Todd Hicks, right, and Joe Rimelspach, Ph.D., of Ohio State produce a regular series of video updates detailing turf conditions in Ohio and the surrounding area.
 
We're big fans of Joe Rimelspach, Ph.D., and Todd Hicks of the Ohio State University turf pathology department.
 
Aside from being pretty nice guys, they also produce a regular series of video Turf Tips for the Ohio Turfgrass Foundation detailing the latest turf conditions throughout Ohio and the Midwest region.
 
Although it has been a relatively cool summer in Columbus and beyond, that doesn't mean golf course superintendents experiencing benign conditions are out of the woods.
 
"Dollar spot is raging, as usual," Hicks said.
 
"Without the high temperatures we normally get this time of year, it's just not getting to that dormant mode.

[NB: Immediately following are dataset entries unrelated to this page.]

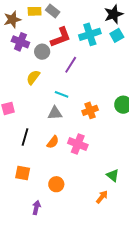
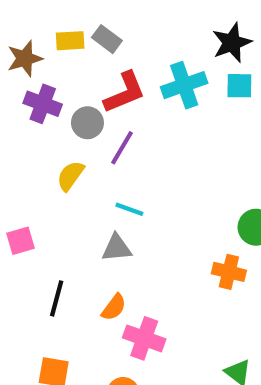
cyan square: (117, 35) -> (239, 86), turned 32
purple line: (71, 65) -> (122, 148), moved
orange cross: (90, 110) -> (229, 272), moved, turned 35
pink cross: (78, 144) -> (144, 338), moved

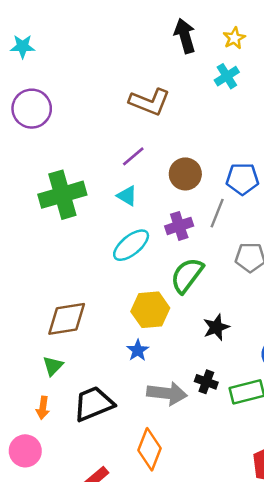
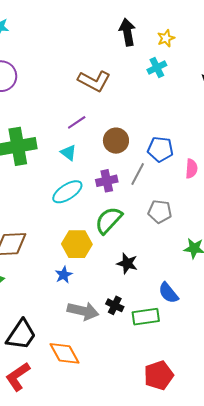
black star: (216, 327) -> (127, 263), turned 30
black trapezoid: (94, 404) -> (21, 335), moved, turned 140
orange diamond: (149, 449) -> (64, 353), turned -56

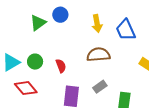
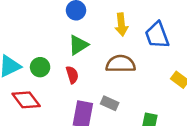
green triangle: (38, 23) -> (78, 45), moved
gray rectangle: (100, 87) -> (110, 103), moved, turned 56

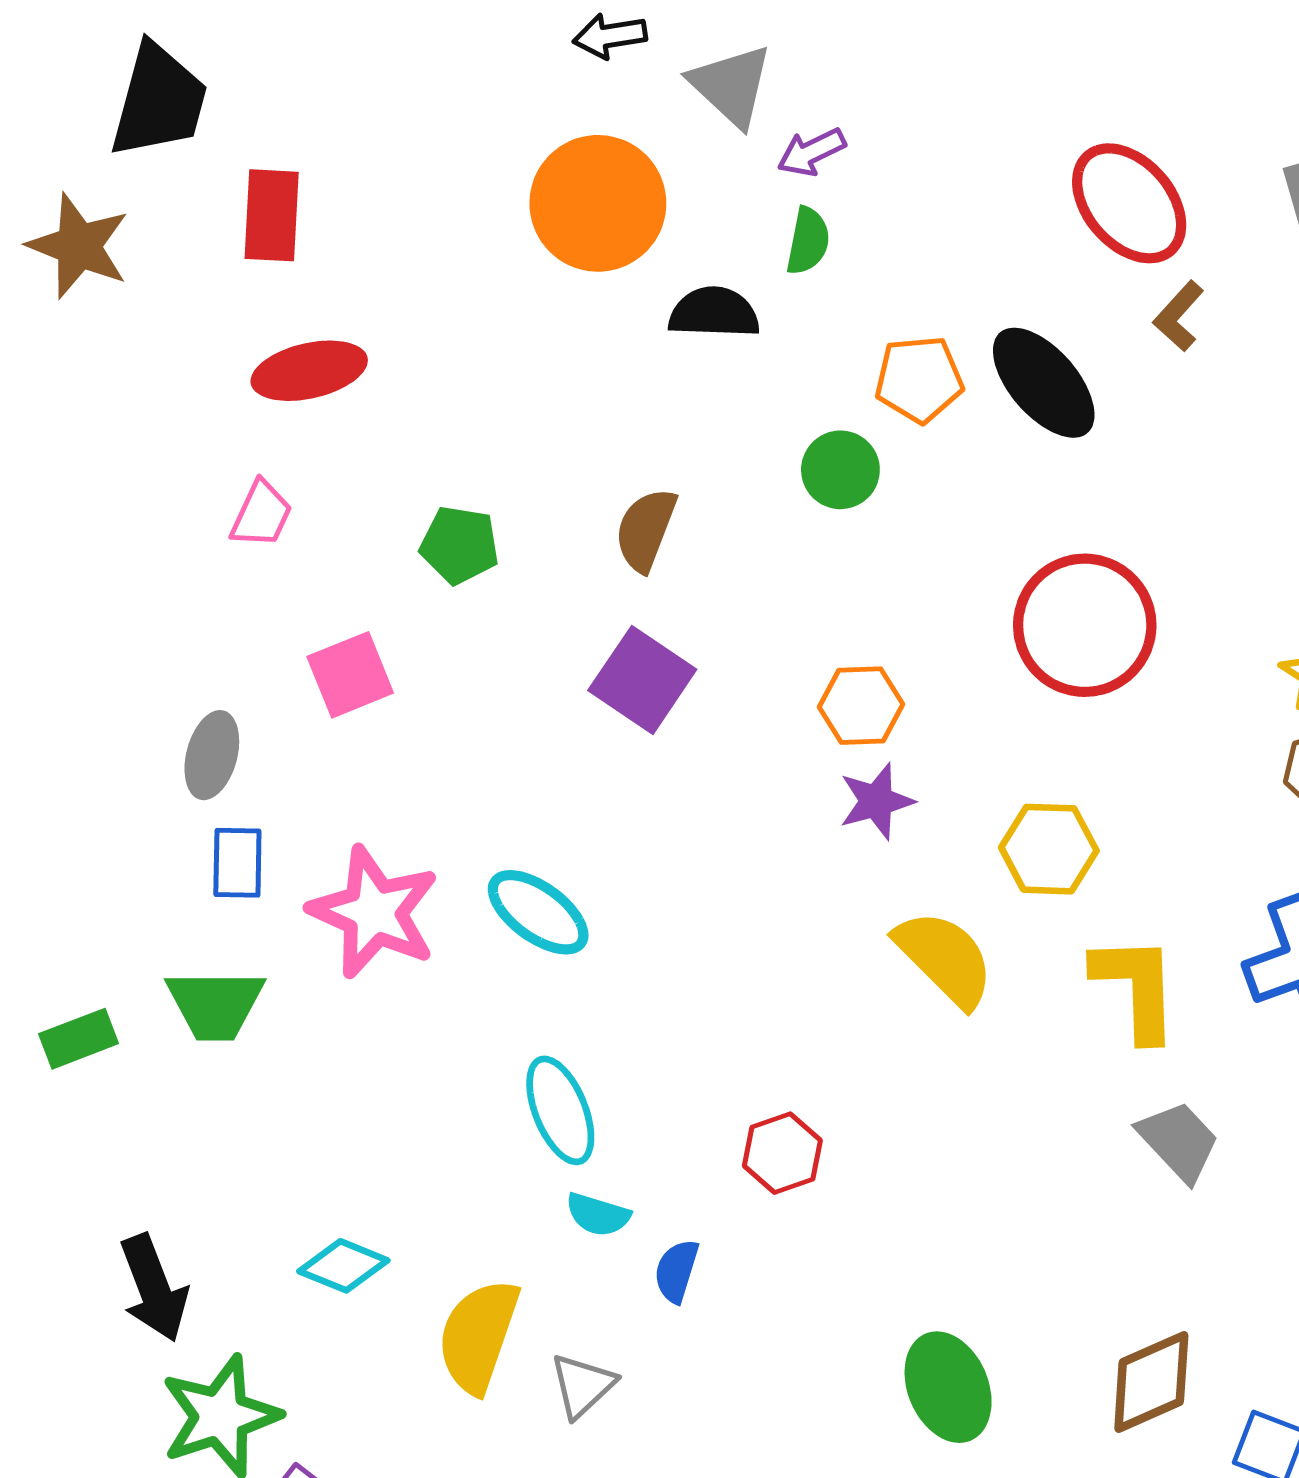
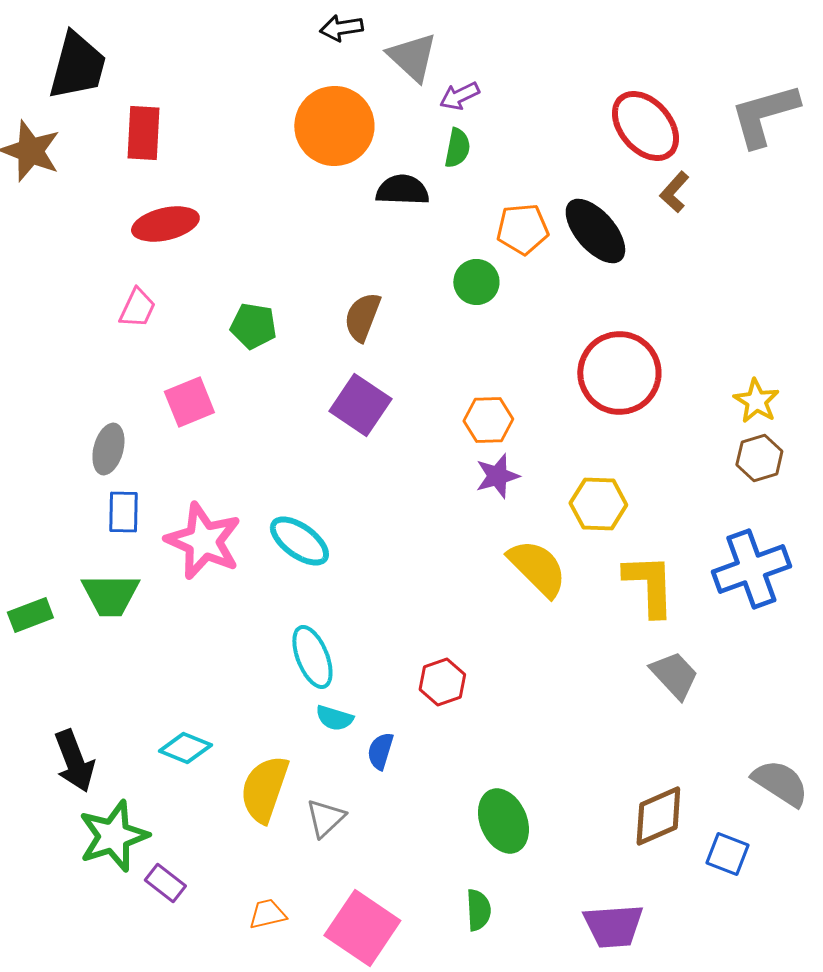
green ellipse: (948, 1387) -> (503, 821), moved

It keeps gnawing away."
 
Dollar spot also is affecting roughs and bunker surrounds, said Rimelspach, whose lab at Ohio State has been flooded with emails and phone calls about stressed, dead or dying turf.
 
"I've never seen dollar spot so aggressive and so widespread on high-cut grass," he said. 
 
Even diseases like brown patch are lingering through the cool summer, according to Hicks.
 
"A lot of that is due to the humidity thing I was talking about," he said. "Remember, when humidity gets high and the temperatures are low, disease will still appear, or stick around."
 
Rimelspach says although many of the problems he is seeing are related to disease, others are due to flooding in July or irrigation system failures.
 
Hicks recommends regular fungicide applications but backing off cultural practices during times of summer-related stress - even during a cool summer.
 
"The one thing you don't want to do is push too hard too fast, and do too many thing agronomically," Hicks said. "Joe's getting a lot of calls, I'm getting a lot of calls and a lot of pictures of just brown grass. A lot of it is due to grass just giving up and going away this time of year. Other things are happening because guys are doing a little too much, being a little too aggressive and the turf just not holding up and they're failing.
 
"Keep that foot on the gas fungicide wise as always, maybe back off what you're doing agronomically and watch what you're doing to get us into the fall and get us to sleep."